Some friends are startled after a few days of exercise because they find that their weight not only hasn't dropped, but has even increased. At this point, they may be completely at a loss or give up exercising. This article is prepared for these friends.
1. Exercise is too intense:
If you often exercise and eat on time, the reason may simply be that you exercise too much. Exercise produces stress hormones cortisol, although this is a normal phenomenon, when your body is in a cortisol environment for a long time, it can produce fat.
Solution:
If you often do long and intensive cardio exercises, it's time to shorten the exercise time, mix some weightlifting and strength training, and try to relieve stress with meditation.

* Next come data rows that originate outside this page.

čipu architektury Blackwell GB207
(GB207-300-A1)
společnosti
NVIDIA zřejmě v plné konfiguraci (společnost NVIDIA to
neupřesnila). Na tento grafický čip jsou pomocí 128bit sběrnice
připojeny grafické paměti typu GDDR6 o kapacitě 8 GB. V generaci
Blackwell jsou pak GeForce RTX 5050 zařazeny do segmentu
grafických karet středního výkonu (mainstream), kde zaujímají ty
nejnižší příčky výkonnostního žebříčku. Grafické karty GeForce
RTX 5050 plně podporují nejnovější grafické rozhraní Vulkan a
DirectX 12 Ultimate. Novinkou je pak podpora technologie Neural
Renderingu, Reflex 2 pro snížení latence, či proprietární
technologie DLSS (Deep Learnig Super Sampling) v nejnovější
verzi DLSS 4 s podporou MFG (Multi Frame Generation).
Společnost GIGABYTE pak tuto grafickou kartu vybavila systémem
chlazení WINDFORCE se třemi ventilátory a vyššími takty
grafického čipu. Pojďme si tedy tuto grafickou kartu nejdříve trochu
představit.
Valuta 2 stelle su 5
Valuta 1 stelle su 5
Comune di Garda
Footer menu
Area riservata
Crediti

2. Exercise makes you very hungry:
This problem is partly due to what scientists call 'compensation.' Exercise burns calories, but it can also produce hunger. The more active you are, the more you eat.
Solution:
Research has found that one hour of intense aerobic exercise can suppress appetite more effectively than 90 minutes of weight training. This reduces the level of hunger hormones.

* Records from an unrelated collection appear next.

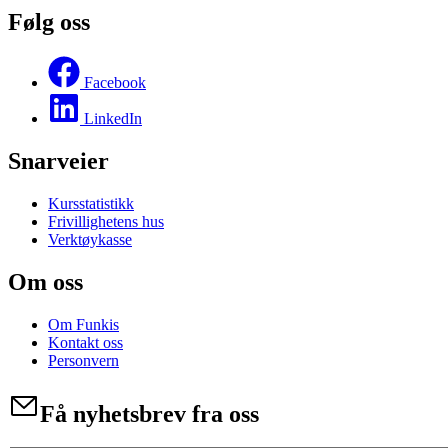
Følg oss
Facebook
LinkedIn
Snarveier
Kursstatistikk
Frivillighetens hus
Verktøykasse
Om oss
Om Funkis
Kontakt oss
Personvern
Få nyhetsbrev fra oss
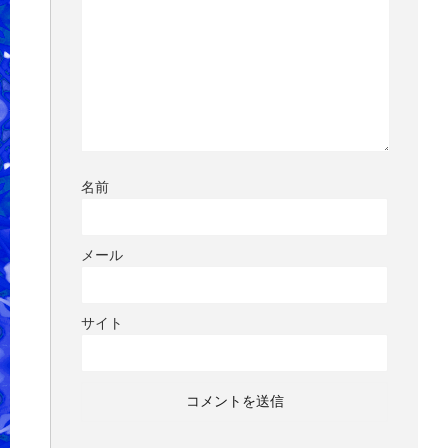
名前
メール
サイト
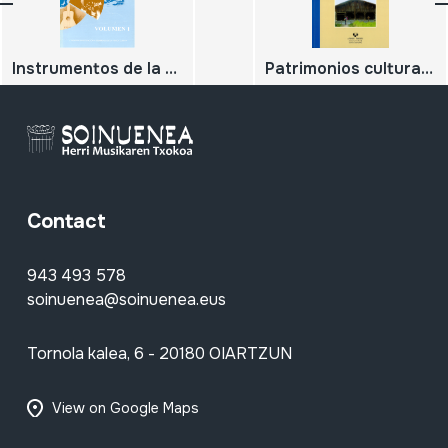
Instrumentos de la Música Folclórico-Popular de Cuba. Volumen 1
Patrimonios culturales y museos: más allá de la historia y del arte
Contact
943 493 578
soinuenea@soinuenea.eus
Tornola kalea, 6 - 20180 OIARTZUN
View on Google Maps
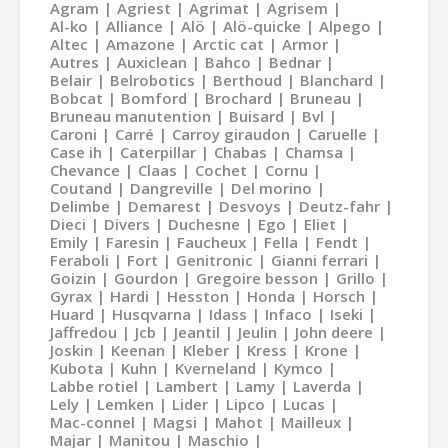
Agram
Agriest
Agrimat
Agrisem
Al-ko
Alliance
Alö
Alö-quicke
Alpego
Altec
Amazone
Arctic cat
Armor
Autres
Auxiclean
Bahco
Bednar
Belair
Belrobotics
Berthoud
Blanchard
Bobcat
Bomford
Brochard
Bruneau
Bruneau manutention
Buisard
Bvl
Caroni
Carré
Carroy giraudon
Caruelle
Case ih
Caterpillar
Chabas
Chamsa
Chevance
Claas
Cochet
Cornu
Coutand
Dangreville
Del morino
Delimbe
Demarest
Desvoys
Deutz-fahr
Dieci
Divers
Duchesne
Ego
Eliet
Emily
Faresin
Faucheux
Fella
Fendt
Feraboli
Fort
Genitronic
Gianni ferrari
Goizin
Gourdon
Gregoire besson
Grillo
Gyrax
Hardi
Hesston
Honda
Horsch
Huard
Husqvarna
Idass
Infaco
Iseki
Jaffredou
Jcb
Jeantil
Jeulin
John deere
Joskin
Keenan
Kleber
Kress
Krone
Kubota
Kuhn
Kverneland
Kymco
Labbe rotiel
Lambert
Lamy
Laverda
Lely
Lemken
Lider
Lipco
Lucas
Mac-connel
Magsi
Mahot
Mailleux
Majar
Manitou
Maschio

3. You have chosen the wrong exercise:
John Brewer, a sports professor at the University of Bedfordshire, believes that many people think that as soon as they step into the gym, their weight should start to drop. 'In fact, it's not that easy. To lose 1kg of fat, you need to burn about 8000 calories, which means running 80 miles to lose 1kg of weight.'
Solution:
Shorten the exercise time to 20-30 minutes, while increasing the intensity. Sprints of 30-60 seconds are the best way to lose fat.
4. Do not eat before exercise:
Research shows that morning exercise can help with fat loss faster than doing the same exercise after lunch. By not eating before exercising, the body can be encouraged to burn fat effectively, which also helps in weight reduction.
Solution:
Breakfast should be light, and morning exercise is recommended. If morning exercise is not possible, try to start exercising a few hours after eating.